→ **DIRECTIONS**: In the data below, find every line with the string "kompozit" and pull it out.

→ **AVAILABLE RECORDS**:
──────────

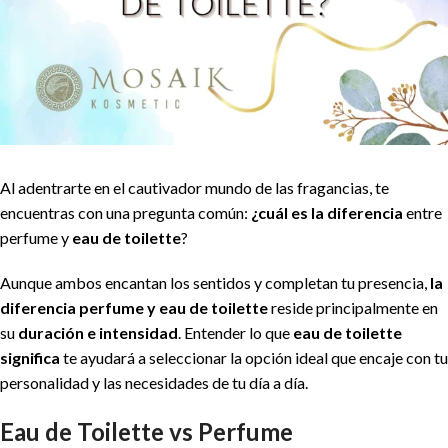
Al adentrarte en el cautivador mundo de las fragancias, te
encuentras con una pregunta común:
¿cuál es la diferencia
entre
perfume y
eau de toilette
?
Aunque ambos encantan los sentidos y completan tu presencia,
la
diferencia perfume y eau de toilette
reside principalmente en
su
duración e intensidad
. Entender lo que
eau de toilette
significa
te ayudará a seleccionar la opción ideal que encaje con tu
personalidad y las necesidades de tu día a día.
Eau de Toilette vs Perfume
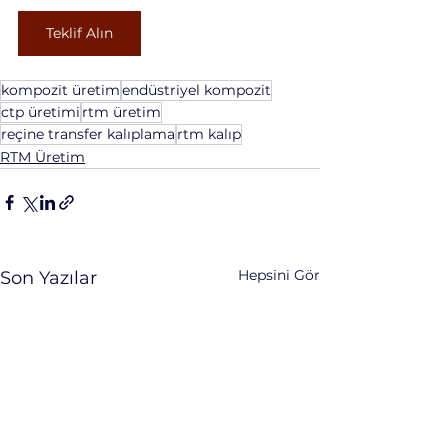
Teklif Alın
kompozit üretim
endüstriyel kompozit
ctp üretimi
rtm üretim
reçine transfer kalıplama
rtm kalıp
RTM Üretim
Hepsini Gör
Son Yazılar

──────────

→ **EXERCISE RESPONSE**:
kompozit üretim
endüstriyel kompozit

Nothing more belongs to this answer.